LISTED ENTRIES: Begin
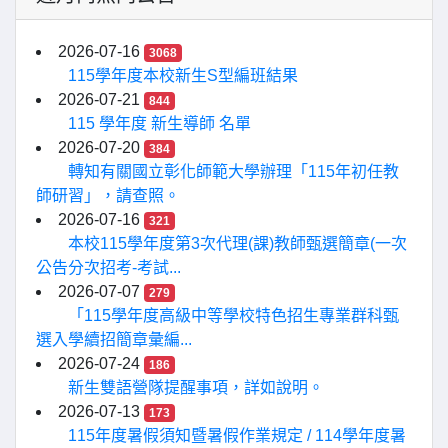
2026-07-16
3068
115學年度本校新生S型編班結果
2026-07-21
844
115 學年度 新生導師 名單
2026-07-20
384
轉知有關國立彰化師範大學辦理「115年初任教
師研習」，請查照。
2026-07-16
321
本校115學年度第3次代理(課)教師甄選簡章(一次
公告分次招考-考試...
2026-07-07
279
「115學年度高級中等學校特色招生專業群科甄
選入學續招簡章彙編...
2026-07-24
186
新生雙語營隊提醒事項，詳如說明。
2026-07-13
173
115年度暑假須知暨暑假作業規定 / 114學年度暑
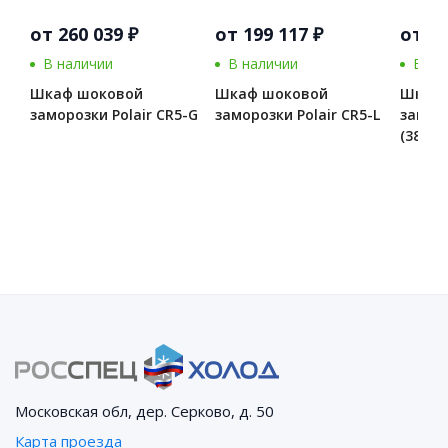
от 260 039 ₽
от 199 117 ₽
от 36
В наличии
В наличии
В на
Шкаф шоковой
Шкаф шоковой
Шкаф 
заморозки Polair CR5-G
заморозки Polair CR5-L
заморо
(380 V)
Московская обл, дер. Серково, д. 50
Карта проезда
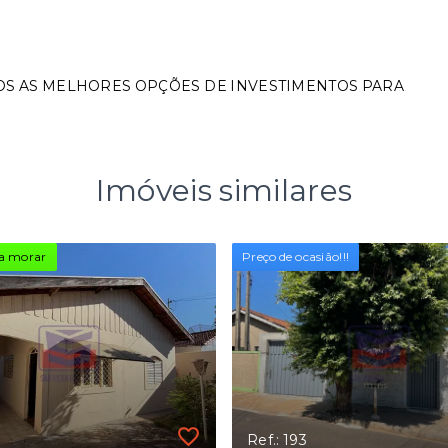
OS AS MELHORES OPÇÕES DE INVESTIMENTOS PARA
Imóveis similares
a morar
Preço de ocasião!!!
Ref.: 193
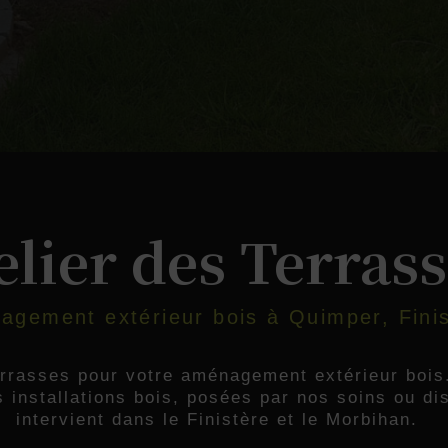
7
elier des Terras
nagement extérieur bois à Quimper, Fini
Terrasses pour votre aménagement extérieur boi
 installations bois, posées par nos soins ou dis
intervient dans le Finistère et le Morbihan.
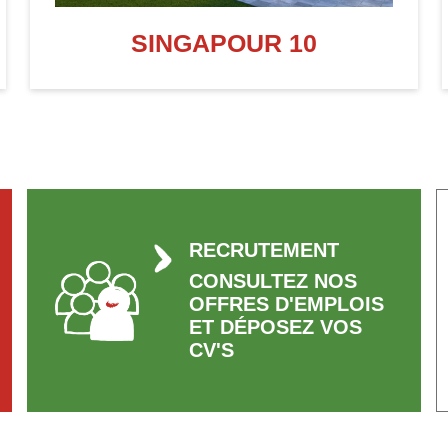
SINGAPOUR 10
RECRUTEMENT
CONSULTEZ NOS
OFFRES D'EMPLOIS
ET DÉPOSEZ VOS
CV'S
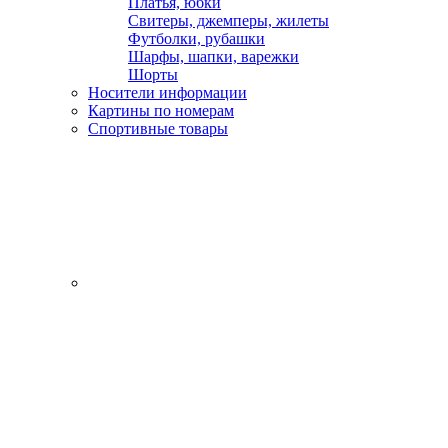
Платья, юбки
Свитеры, джемперы, жилеты
Футболки, рубашки
Шарфы, шапки, варежки
Шорты
Носители информации
Картины по номерам
Спортивные товары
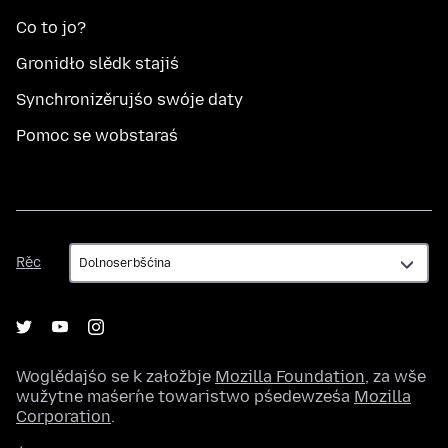
Co to jo?
Gronidło slědk stajiś
Synchronizěrujśo swóje daty
Pomoc se wobstaraś
Rěc
Rěc
Woglědajśo se k załožbje
Mozilla Foundation
, za wše
wužytne maśeŕne towaristwo pśedewześa
Mozilla
Corporation
.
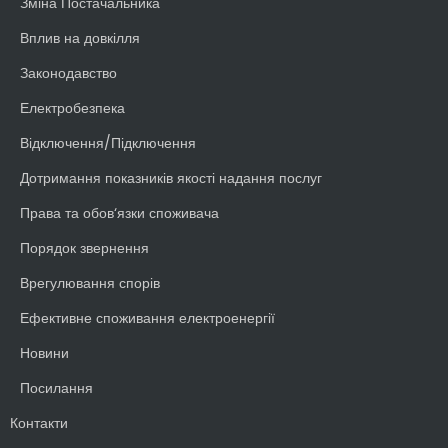
Зміна Постачальника
Вплив на довкілля
Законодавство
Електробезпека
Відключення/Підключення
Дотримання показників якості надання послуг
Права та обов‘язки споживача
Порядок звернення
Врегулювання спорів
Ефективне споживання електроенергії
Новини
Посилання
Контакти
LISTED ENTRIES: End
→ **WHAT IS NEEDED**
Examine the records above and state the number of lines that include "extérieur", with no further text.

→ **RESPONSE AREA**
2